Length of an infinite square well?

[*melinda*]

Actually, this is more of a general question relating to a homework problem I already did. I was given the initial wavefunction of a particle in an infinite square well:

$$\Psi(x,0) = Ax$$ if $$(0 \leq x \leq \frac{a}{2})$$, and $$=A(a-x)$$ if $$(\frac{a}{2} \leq x \leq a)$$

And of course $$\Psi(0,0) = \Psi(a,0) = 0$$

I was asked to find $$\Psi(x,t)$$ , which I did, and I was also asked to find the probability that "a measurement of the energy would yield the value $$E_1$$", the ground state energy, which I also did. However, this probability is dependent on the length of the well, given by 'a'.

I was curious about this, and I found that the probability that "a measurement of the energy would yield the value $$E_1$$" increases as the value of 'a' increases.

Taking the limit as 'a' approaches infinity gives a probability of finding the energy in the ground state to be approx. 0.986, which means that there is a non-zero probability of finding the particle in another energy level.

OK, as far as I can tell for a given wavefunction, increasing the length of the infinite square well increases the probability of finding the particle in the lowest energy state. Mathematically I understand this, but I am still lacking physical intuition about what is actually happening when the length of the well increases.

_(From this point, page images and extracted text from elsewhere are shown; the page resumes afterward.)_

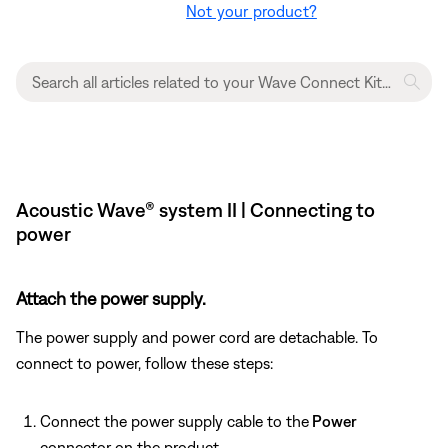
Not your product?
Acoustic Wave® system II | Connecting to
power
Attach the power supply.
The power supply and power cord are detachable. To
connect to power, follow these steps:
Connect the power supply cable to the
Power
connector on the product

So, for a given wavefunction, WHY does increasing the length of the infinite square well increases the probability of finding the particle in the lowest energy state?

Thanks, I hope this question makes sense!
*melinda*

 

[borgwal]

Are you sure? Did you normalize the wavefunction properly?
The probability is a dimensionless number: but a is a length, and it is the only length in the problem here: there is no way to make a dimensionless number that depends on a. So I'd think, without actually calculating anything, that the probability to find E_1 should be independent of a.